Back in March, as the virus was first spreading in the U.S., the American Association for Bronchology and Interventional Pulmonology said in new guidelines that if bronchoscopy was warranted during COVID-19 testing or treatment, physicians should use a disposable bronchoscope to protect patients and staff. Single-use bronchoscopes are intended for one-time use and do not require reprocessing, maintenance or repair.

All healthcare workers in this case report were within two meters (about 6.5 feet) of the patient for at least 10 minutes during the aerosol-generating procedures.
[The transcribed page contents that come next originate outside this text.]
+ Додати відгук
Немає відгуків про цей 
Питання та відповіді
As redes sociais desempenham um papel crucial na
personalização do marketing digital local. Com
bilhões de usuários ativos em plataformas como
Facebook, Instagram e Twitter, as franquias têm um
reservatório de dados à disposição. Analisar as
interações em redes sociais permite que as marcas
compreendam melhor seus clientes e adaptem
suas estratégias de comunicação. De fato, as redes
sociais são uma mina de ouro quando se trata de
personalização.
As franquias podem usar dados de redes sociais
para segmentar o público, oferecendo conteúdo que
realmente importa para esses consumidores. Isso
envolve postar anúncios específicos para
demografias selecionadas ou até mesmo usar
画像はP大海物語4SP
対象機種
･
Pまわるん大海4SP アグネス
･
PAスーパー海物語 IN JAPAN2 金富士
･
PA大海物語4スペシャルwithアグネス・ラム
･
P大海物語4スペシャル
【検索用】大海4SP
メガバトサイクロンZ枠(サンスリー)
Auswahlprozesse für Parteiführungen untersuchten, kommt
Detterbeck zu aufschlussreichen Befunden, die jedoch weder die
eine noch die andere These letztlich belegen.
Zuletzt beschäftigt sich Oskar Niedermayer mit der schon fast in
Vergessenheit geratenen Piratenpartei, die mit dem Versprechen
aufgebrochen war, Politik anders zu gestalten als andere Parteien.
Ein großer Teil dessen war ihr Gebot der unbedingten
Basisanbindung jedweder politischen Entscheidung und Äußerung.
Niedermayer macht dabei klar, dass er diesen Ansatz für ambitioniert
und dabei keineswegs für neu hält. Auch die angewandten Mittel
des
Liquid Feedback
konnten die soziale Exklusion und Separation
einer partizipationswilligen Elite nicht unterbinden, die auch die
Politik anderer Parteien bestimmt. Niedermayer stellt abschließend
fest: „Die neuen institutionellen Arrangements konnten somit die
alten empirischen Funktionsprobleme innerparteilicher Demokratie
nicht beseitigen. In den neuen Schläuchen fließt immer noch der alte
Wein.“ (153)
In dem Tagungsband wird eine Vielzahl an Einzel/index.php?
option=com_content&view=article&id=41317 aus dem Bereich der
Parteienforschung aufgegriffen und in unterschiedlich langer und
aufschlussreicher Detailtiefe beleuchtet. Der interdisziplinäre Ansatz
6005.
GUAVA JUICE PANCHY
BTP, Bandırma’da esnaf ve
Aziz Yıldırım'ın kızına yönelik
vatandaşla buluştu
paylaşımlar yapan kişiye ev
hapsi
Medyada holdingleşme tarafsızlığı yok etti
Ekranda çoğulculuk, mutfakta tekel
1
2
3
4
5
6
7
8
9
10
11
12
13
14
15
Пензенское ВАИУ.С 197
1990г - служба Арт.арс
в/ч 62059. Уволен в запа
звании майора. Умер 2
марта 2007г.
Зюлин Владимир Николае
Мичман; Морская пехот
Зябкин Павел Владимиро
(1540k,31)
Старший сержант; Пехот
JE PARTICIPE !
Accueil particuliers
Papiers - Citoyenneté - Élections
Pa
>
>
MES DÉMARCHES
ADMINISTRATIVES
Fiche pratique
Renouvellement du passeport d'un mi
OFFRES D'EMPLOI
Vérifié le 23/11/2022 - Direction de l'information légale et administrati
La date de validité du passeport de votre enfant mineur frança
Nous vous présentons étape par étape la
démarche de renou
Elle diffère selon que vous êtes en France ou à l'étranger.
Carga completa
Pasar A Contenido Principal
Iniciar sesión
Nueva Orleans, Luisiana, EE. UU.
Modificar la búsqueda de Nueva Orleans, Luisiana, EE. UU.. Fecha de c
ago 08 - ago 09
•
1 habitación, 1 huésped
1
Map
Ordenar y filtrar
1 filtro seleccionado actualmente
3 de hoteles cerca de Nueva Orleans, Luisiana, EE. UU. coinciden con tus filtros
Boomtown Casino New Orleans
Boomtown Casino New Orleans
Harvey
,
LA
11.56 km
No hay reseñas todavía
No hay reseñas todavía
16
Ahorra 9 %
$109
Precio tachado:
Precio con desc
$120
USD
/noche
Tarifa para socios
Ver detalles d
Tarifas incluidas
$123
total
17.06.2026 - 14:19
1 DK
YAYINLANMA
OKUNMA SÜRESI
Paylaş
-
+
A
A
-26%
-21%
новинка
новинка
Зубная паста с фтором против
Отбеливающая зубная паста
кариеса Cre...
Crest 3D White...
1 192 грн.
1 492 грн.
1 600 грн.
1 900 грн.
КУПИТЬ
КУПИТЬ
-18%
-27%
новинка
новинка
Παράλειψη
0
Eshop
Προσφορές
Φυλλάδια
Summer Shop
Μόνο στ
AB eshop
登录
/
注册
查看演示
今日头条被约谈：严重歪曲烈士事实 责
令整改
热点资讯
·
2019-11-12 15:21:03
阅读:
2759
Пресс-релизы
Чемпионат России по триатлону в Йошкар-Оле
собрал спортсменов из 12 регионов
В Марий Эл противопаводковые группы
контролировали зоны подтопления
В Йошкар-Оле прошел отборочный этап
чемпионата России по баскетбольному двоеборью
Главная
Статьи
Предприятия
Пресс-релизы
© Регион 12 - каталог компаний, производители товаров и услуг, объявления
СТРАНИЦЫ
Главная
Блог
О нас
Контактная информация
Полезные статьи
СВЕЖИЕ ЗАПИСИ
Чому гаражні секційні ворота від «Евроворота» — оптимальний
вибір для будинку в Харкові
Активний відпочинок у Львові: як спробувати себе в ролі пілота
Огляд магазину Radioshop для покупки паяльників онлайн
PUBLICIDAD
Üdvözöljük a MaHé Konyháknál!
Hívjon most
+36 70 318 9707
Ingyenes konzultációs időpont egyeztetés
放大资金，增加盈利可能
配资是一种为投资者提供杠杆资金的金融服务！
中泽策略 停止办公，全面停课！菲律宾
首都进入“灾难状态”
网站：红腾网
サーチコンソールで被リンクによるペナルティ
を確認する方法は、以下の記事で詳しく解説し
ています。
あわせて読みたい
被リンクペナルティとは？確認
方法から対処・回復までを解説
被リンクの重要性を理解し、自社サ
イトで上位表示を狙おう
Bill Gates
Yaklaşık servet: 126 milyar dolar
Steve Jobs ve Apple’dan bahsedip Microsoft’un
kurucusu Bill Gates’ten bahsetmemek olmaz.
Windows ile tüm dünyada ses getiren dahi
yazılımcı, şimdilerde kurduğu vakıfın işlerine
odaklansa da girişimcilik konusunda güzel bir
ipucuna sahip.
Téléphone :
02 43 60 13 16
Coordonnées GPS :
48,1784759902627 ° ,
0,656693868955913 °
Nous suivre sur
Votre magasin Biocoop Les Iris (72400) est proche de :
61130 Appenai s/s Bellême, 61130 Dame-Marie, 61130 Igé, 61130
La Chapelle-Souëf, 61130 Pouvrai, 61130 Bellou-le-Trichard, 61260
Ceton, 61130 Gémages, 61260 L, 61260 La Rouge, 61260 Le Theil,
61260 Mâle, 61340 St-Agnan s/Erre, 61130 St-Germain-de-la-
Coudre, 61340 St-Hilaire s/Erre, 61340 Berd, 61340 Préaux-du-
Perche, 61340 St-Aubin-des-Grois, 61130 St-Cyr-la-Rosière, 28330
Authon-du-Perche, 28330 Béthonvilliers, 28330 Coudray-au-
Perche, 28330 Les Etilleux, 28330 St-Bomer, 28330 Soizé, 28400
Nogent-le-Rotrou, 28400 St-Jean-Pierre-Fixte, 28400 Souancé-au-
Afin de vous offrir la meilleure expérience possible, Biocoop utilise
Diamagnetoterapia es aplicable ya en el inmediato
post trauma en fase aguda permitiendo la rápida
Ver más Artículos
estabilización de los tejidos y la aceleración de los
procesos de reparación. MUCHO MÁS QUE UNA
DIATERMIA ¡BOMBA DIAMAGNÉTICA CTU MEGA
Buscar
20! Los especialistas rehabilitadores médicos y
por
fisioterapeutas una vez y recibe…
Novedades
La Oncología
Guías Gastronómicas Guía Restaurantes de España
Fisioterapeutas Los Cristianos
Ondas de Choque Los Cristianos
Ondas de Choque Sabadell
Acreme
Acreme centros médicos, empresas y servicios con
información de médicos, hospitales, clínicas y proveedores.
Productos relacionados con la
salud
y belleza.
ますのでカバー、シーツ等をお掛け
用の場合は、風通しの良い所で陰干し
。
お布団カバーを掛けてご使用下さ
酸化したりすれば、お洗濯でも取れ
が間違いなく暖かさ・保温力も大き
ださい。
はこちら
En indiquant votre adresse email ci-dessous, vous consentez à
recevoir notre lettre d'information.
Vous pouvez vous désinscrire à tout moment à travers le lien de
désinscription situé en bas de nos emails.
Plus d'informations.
The COVID-19 status of the patient was unknown at the time of treatment, according to the case report.

The Annals of Internal Medicine published “COVID-19 and the Risk to Health Care Workers: A Case Report” in June 2020.

The patient in question was hospitalized in February 2020 with community-acquired pneumonia. He reported no recent travel to China or any contact with anyone known to have COVID-19, according to the report.

After three days of treatment, he tested positive for the novel coronavirus. Through contact tracing, the hospital identified 41 healthcare workers who had close contact with the patient and were at risk.

All healthcare workers, regardless of wearing surgical masks or N95 masks, were tested regularly for two weeks following exposure. No workers reported developing any symptoms.